_PROBLEM TO SOLVE_
Although the entries contain pictures, return everything else in them verbatim and omit the pictures.

_SOURCE INFORMATION_
= = = =
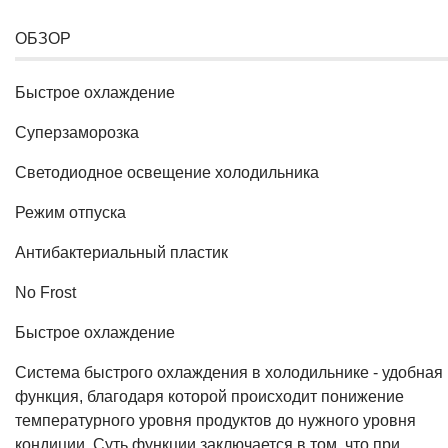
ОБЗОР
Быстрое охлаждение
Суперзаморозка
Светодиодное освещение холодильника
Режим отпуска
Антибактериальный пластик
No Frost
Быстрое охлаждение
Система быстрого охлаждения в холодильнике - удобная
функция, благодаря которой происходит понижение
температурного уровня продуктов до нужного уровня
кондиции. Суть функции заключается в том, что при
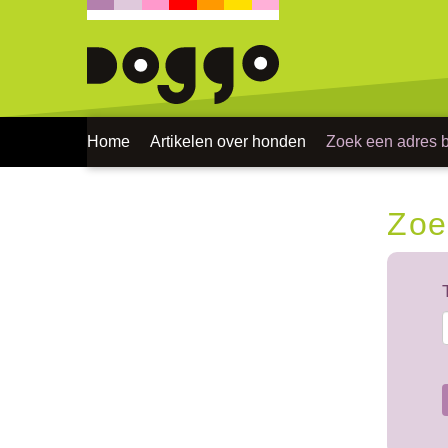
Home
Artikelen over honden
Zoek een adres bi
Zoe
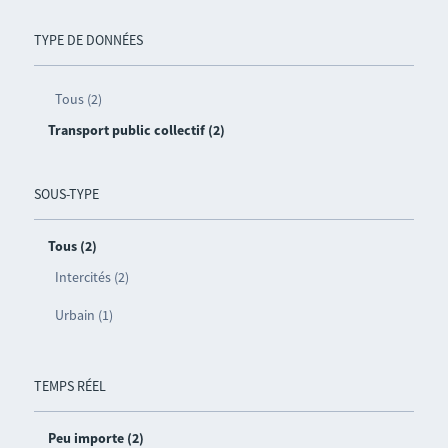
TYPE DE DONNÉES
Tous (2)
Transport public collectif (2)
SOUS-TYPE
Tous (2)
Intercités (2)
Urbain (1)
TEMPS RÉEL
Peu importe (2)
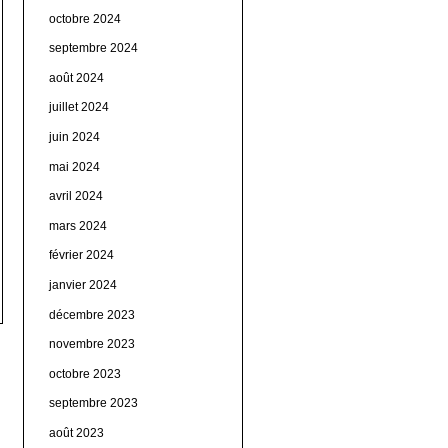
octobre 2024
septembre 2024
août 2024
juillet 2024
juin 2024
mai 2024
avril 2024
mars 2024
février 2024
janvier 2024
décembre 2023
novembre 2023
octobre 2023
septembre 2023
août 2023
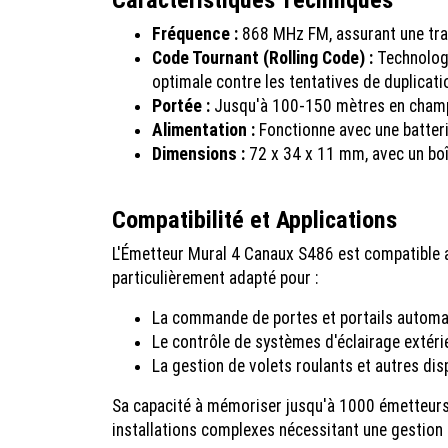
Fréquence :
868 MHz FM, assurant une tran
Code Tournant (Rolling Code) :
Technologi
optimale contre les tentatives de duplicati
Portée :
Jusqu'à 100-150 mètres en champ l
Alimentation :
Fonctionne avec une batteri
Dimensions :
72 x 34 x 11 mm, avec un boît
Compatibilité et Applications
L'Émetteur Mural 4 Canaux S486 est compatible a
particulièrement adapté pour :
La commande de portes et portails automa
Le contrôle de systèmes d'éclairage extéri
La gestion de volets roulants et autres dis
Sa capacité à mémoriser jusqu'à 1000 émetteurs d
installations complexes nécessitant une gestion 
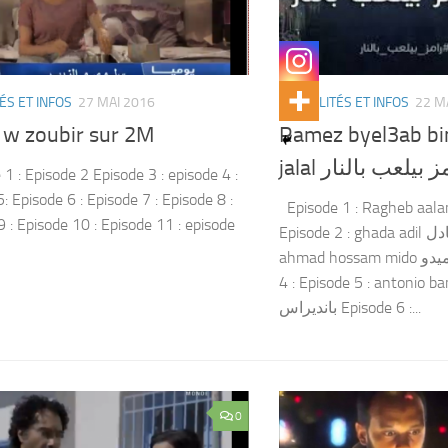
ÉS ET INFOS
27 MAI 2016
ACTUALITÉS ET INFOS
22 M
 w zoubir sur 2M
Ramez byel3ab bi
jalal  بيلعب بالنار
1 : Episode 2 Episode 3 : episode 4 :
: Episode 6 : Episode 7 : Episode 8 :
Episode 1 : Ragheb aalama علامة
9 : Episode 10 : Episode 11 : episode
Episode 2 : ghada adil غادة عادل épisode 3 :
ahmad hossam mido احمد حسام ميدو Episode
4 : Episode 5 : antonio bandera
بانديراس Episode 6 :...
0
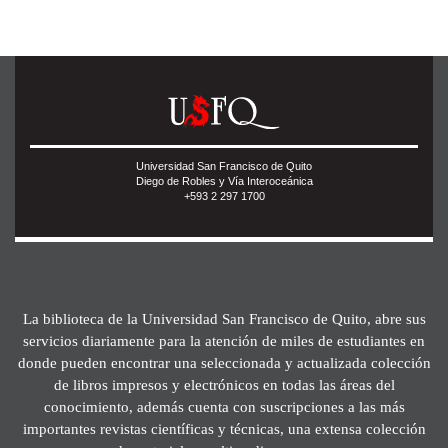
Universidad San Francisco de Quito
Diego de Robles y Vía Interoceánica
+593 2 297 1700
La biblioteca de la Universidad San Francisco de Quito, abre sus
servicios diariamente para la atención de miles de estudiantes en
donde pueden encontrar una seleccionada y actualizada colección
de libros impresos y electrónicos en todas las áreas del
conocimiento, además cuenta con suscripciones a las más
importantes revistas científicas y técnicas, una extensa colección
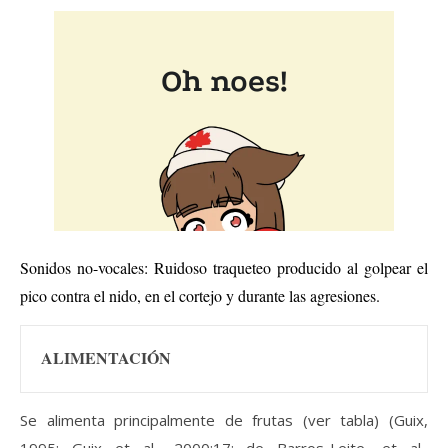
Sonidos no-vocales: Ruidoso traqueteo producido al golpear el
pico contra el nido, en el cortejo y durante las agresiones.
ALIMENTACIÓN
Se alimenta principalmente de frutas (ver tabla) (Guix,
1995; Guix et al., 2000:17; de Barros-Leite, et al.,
= = = =
_EXERCISE RESULT_
ОБЗОР
Быстрое охлаждение
Суперзаморозка
Светодиодное освещение холодильника
Режим отпуска
Антибактериальный пластик
No Frost
Быстрое охлаждение
Система быстрого охлаждения в холодильнике - удобная
функция, благодаря которой происходит понижение
температурного уровня продуктов до нужного уровня
кондиции. Суть функции заключается в том, что при
Home
Artikelen over honden
Zoek een adres bi
Zoe
TYPE DE DONNÉES
Tous (2)
Transport public collectif (2)
SOUS-TYPE
Tous (2)
Intercités (2)
Urbain (1)
TEMPS RÉEL
Peu importe (2)
octobre 2024
septembre 2024
août 2024
juillet 2024
juin 2024
mai 2024
avril 2024
mars 2024
février 2024
janvier 2024
décembre 2023
novembre 2023
octobre 2023
septembre 2023
août 2023
Fréquence :
868 MHz FM, assurant une tran
Code Tournant (Rolling Code) :
Technologi
optimale contre les tentatives de duplicati
Portée :
Jusqu'à 100-150 mètres en champ l
Alimentation :
Fonctionne avec une batteri
Dimensions :
72 x 34 x 11 mm, avec un boît
Compatibilité et Applications
L'Émetteur Mural 4 Canaux S486 est compatible a
particulièrement adapté pour :
La commande de portes et portails automa
Le contrôle de systèmes d'éclairage extéri
La gestion de volets roulants et autres dis
Sa capacité à mémoriser jusqu'à 1000 émetteurs d
installations complexes nécessitant une gestion 
ÉS ET INFOS
27 MAI 2016
ACTUALITÉS ET INFOS
22 M
 w zoubir sur 2M
Ramez byel3ab bi
jalal  بيلعب بالنار
1 : Episode 2 Episode 3 : episode 4 :
: Episode 6 : Episode 7 : Episode 8 :
Episode 1 : Ragheb aalama علامة
9 : Episode 10 : Episode 11 : episode
Episode 2 : ghada adil غادة عادل épisode 3 :
ahmad hossam mido احمد حسام ميدو Episode
4 : Episode 5 : antonio bandera
بانديراس Episode 6 :...
0
Universidad San Francisco de Quito
Diego de Robles y Vía Interoceánica
+593 2 297 1700
La biblioteca de la Universidad San Francisco de Quito, abre sus
servicios diariamente para la atención de miles de estudiantes en
donde pueden encontrar una seleccionada y actualizada colección
de libros impresos y electrónicos en todas las áreas del
conocimiento, además cuenta con suscripciones a las más
importantes revistas científicas y técnicas, una extensa colección
Sonidos no-vocales: Ruidoso traqueteo producido al golpear el
pico contra el nido, en el cortejo y durante las agresiones.
ALIMENTACIÓN
Se alimenta principalmente de frutas (ver tabla) (Guix,
1995; Guix et al., 2000:17; de Barros-Leite, et al.,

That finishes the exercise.